On-site visit to the “Brauerei & Gasthof Zwanzger”. In the one-man business, Christian Zwanzger brews craft beer in the twelfth generation (first mentioned in 1639!). His wife Susanne runs the inn. “My grandfather grew hops himself when Aischgrund was still a hop-growing region, back in the day,” says the young brewer with the distinctive beard tied into a long plait.
In addition to the classics like Pils or Helles, the brewer likes to experiment with “creative beers”: India Pale Ale, honey beer, chocolate-strawberry stout or whatever comes to mind. Hobby brewers listen up: Christian offers brewing courses, for a day or a whole weekend.
Time Travel in the Open-Air Museum
Visitors to the Franconian Open-Air Museum in Bad Windsheim can experience brewing live. “We show how modern brewing was done 120 years ago,” says master brewer Sigi Brückler. In the old communal brewery, built around 1844, everything is done by hand.
From firing the stove with wood that heats the brew kettle to adding the hop aroma at the end. A light Zwickel or a dark Zwickel is brewed once a week, and you can drink it in the museum restaurants or in bottles to take away.
The tour through the lovingly designed open-air museum is like a journey through 700 years of Franconian everyday history.
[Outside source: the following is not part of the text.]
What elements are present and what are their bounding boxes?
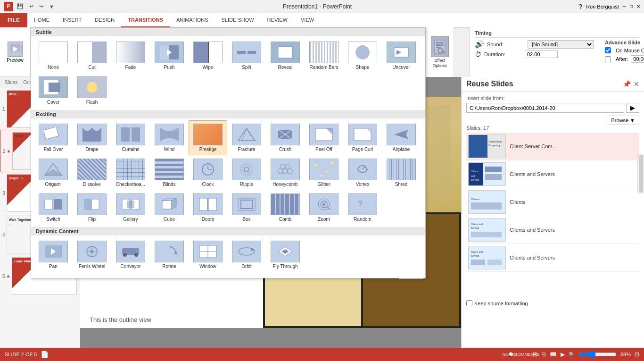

You walk past half-timbered houses, mills, country houses and barns, fields and fruit trees, streams and ponds.
Sometimes a flock of geese waddles across the path, sometimes an old tractor chugs past. Old farms complete with dung heap plus rooster on top, cowshed, pigeon house and the Swabian-Hallic country pig “Martha”. Exhibitions as well as craft demonstrations, concerts and more round off the visit.
"Aischgründer carp is an EU-protected geographical indication"
Carp Sushi or Carp Burger?
The last word belongs to the reigning "Carp Queen" Svenja I. The young ruler comes from a family of pond keepers and has been in and out of ponds since she was a child. Her father owns eleven ponds and runs pond farming – like almost everyone in Aischgrund – as a sideline.
“Aischgründer carp is an EU-protected geographical indication, and pond farming has even been included in Germany's intangible cultural heritage,” the “Queen” proudly points out during an audience at the Demantsfürth pond. One reason for the award: feeding, pond maintenance and fishing are all done by hand in the traditional way.
Svenja I.'s favourite food is baked carp; she eats about four pieces a month on average. If you want to avoid the bones, she recommends fillets that have been cleaned of bones. There are plenty of great recipes for it nowadays – from smoked like ham to carp sausages, as carp sushi or cut into strips and deep-fried as carp crisp, in Calvadoss sauce or even as a carp burger. The best thing to do is simply come to Aischgrund yourself and bring a good appetite!